Exercise brief
Copy each line below that includes "seit".

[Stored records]

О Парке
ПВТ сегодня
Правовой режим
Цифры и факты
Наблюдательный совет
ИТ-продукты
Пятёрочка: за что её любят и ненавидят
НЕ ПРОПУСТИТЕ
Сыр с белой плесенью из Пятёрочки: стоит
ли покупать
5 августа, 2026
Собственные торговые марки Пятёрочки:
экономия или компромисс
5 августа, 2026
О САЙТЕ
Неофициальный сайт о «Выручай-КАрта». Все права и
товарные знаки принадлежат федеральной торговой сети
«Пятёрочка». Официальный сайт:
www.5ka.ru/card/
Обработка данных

...

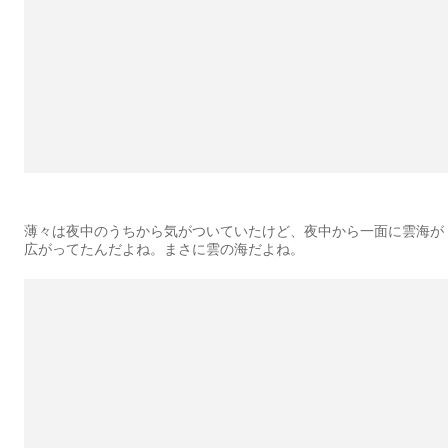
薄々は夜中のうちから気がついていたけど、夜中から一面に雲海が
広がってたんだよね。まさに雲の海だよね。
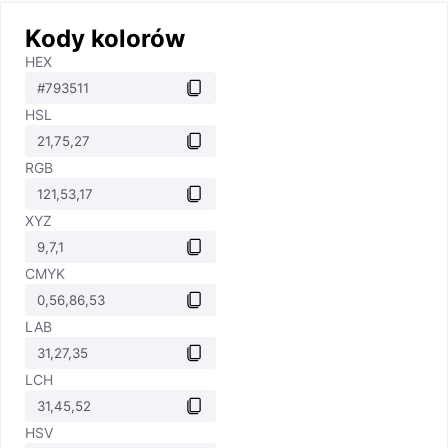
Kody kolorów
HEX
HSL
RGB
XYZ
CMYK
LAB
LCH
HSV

* * *

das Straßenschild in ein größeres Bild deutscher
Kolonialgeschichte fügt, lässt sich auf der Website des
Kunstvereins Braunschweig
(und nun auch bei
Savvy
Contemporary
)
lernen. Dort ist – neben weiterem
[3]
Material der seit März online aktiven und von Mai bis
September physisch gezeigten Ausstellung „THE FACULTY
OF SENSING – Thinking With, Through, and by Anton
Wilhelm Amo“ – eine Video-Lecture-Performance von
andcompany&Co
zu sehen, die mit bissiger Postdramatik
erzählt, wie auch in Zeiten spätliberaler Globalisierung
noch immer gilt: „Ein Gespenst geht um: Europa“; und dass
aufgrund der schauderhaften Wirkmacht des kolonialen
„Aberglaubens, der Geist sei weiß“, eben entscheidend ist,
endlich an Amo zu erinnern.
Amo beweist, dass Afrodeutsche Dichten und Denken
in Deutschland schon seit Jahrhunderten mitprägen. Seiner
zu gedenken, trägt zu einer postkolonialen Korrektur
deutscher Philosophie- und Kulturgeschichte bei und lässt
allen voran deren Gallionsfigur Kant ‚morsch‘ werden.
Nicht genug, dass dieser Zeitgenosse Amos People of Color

Response for this exercise
Material der seit März online aktiven und von Mai bis
in Deutschland schon seit Jahrhunderten mitprägen. Seiner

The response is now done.